The following are the BOS global options:

  • bss_read_timeout

    The amount of time in seconds BOS will wait for a response from BSS to a request. After this time, the request will time out. The default is 10 seconds. Note: This option is added in CSM 1.5.3; in earlier versions of CSM 1.5, it is only available as a hotfix.

  • cfs_read_timeout

    The amount of time in seconds BOS will wait for a response from CFS to a request. After this time, the request will time out. The default is 10 seconds. Note: This option is added in CSM 1.5.3; in earlier versions of CSM 1.5, it is only available as a hotfix.

  • cleanup_completed_session_ttl

    Delete complete sessions that are older than cleanup_completed_session_ttl (in hours). 0h disables cleanup behavior.

  • clear_stage

    Allows components staged information to be cleared when the requested staging action has been started. Defaults to false.

  • component_actual_state_ttl

    The maximum amount of time a component’s actual_state is considered valid (in hours). 0h disables cleanup behavior for newly booted nodes and instructs bos-state-reporter to report once instead of periodically. BOS relies on a reporter built into the boot image to determine the actual state. If a node boots with a boot image that does not contain a reporter, the node’s actual_state will not be updated and will be incorrect. When the maximum amount of time has been exceeded, BOS clears the actual_state so as to trigger a reboot back into the desired image.

  • default_retry_policy

    The default maximum number of attempts per node for failed actions.

  • disable_components_on_completion

    Determines if a component will be marked as disabled after its desired state matches its current state. If false, BOS will continue to maintain the state of the nodes declaratively. This is an experimental feature and is not fully supported.

  • discovery_frequency

    The frequency with which BOS checks HSM for new components and adds them to the BOS component database.

  • hsm_read_timeout

    The amount of time in seconds BOS will wait for a response from HSM to a request. After this time, the request will time out. The default is 10 seconds. Note: This option is added in CSM 1.5.3; in earlier versions of CSM 1.5, it is only available as a hotfix.

  • logging_level

    The logging level for all BOS services. Valid values for this option are DEBUG, INFO, and WARN.

  • max_boot_wait_time

    How long BOS will wait for a node to boot into a usable state before rebooting it again (in seconds).

  • max_component_batch_size

    The maximum number of components that BOS will group together in a single API request it makes. This can be used to limit the load on other services by forcing BOS to break up its requests into smaller chunks. Note: This option is added in CSM 1.5.3; in earlier versions of CSM 1.5, it is only available as a hotfix.

  • max_power_off_wait_time

    How long BOS will wait for a node to power off before forcefully powering it off (in seconds).

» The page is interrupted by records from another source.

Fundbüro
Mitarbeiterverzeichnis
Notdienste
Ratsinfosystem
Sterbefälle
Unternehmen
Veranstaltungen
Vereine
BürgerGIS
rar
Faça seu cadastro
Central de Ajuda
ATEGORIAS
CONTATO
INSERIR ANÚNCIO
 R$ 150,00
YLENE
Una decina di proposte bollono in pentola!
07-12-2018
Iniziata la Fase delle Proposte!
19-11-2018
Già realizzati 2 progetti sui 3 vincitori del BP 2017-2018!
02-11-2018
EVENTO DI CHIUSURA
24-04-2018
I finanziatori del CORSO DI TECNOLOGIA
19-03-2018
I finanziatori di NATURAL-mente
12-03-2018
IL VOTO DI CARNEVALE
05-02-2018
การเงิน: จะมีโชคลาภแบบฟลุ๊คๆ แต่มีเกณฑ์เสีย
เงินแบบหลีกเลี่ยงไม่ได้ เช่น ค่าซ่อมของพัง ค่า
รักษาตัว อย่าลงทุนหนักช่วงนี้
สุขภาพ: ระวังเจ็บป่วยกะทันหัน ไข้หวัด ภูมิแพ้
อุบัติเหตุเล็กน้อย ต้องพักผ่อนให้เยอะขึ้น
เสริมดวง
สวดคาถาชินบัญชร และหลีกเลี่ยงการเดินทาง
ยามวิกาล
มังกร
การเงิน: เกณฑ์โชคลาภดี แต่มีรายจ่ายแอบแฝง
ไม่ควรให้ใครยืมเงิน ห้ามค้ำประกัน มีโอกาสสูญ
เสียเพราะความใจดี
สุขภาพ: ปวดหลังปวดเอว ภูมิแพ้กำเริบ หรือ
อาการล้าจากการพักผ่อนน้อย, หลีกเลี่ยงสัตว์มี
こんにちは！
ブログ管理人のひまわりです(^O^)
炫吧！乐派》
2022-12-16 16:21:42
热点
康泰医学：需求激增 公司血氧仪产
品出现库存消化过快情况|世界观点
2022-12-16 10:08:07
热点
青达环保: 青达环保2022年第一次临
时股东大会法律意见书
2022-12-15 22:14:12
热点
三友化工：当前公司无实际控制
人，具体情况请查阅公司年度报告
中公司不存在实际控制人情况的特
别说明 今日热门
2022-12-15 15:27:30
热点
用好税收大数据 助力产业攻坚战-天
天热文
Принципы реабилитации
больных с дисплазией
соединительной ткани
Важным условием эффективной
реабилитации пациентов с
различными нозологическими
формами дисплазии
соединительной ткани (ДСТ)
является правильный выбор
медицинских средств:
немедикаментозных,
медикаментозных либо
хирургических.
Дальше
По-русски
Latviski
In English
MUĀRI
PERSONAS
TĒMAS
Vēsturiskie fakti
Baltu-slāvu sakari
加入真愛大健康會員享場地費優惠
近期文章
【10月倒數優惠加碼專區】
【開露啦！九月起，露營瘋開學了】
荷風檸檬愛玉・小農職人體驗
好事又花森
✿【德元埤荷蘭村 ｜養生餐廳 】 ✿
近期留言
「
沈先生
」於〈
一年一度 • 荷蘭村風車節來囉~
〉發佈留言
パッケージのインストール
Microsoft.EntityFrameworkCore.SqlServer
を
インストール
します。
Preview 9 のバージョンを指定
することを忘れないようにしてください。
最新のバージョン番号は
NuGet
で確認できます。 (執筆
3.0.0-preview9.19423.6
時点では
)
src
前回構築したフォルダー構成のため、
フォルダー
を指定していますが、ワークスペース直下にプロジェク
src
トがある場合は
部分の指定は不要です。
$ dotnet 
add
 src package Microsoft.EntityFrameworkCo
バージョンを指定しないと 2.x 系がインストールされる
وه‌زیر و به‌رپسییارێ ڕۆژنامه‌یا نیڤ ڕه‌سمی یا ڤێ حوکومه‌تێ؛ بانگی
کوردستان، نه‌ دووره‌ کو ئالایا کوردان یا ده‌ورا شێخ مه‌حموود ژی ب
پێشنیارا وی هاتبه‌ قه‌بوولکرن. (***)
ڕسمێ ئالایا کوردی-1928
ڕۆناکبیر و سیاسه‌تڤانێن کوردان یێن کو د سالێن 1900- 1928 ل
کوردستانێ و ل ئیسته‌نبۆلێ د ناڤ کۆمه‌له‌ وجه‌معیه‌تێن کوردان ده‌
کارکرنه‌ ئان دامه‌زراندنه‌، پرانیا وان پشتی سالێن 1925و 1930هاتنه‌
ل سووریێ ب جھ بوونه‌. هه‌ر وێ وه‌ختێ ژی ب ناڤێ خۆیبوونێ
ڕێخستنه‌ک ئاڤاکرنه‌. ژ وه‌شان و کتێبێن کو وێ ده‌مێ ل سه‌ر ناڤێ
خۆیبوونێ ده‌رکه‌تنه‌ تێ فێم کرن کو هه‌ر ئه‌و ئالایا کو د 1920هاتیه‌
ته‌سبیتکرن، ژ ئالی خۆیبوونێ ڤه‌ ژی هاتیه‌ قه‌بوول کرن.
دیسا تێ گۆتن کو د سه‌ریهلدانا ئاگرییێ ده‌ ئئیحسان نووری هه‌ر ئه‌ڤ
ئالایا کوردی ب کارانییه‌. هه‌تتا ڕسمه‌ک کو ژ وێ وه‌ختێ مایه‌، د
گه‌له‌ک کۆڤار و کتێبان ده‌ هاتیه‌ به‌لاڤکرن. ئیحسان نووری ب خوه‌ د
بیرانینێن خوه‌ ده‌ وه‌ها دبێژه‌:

  • max_power_on_wait_time

    How long BOS will wait for a node to power on before calling power on again (in seconds).

  • pcs_read_timeout

    The amount of time in seconds BOS will wait for a response from PCS to a request. After this time, the request will time out. The default is 10 seconds. Note: This option is added in CSM 1.5.3; in earlier versions of CSM 1.5, it is only available as a hotfix.

  • polling_frequency

    How frequently the BOS operators check component state for needed actions (in seconds).

  • session_limit_required

    If enabled, BOS sessions cannot be created without specifying the limit parameter. This can be helpful in avoiding accidental reboots of more components than intended. If this option is enabled, it is still possible to effectively create a session with no limit by specifying * as the limit parameter (if this is done on the command line, it must be quoted it in order to prevent it from being interpreted by the shell). Note: This option is added in CSM 1.5.3; in earlier versions of CSM 1.5, it is only available as a hotfix.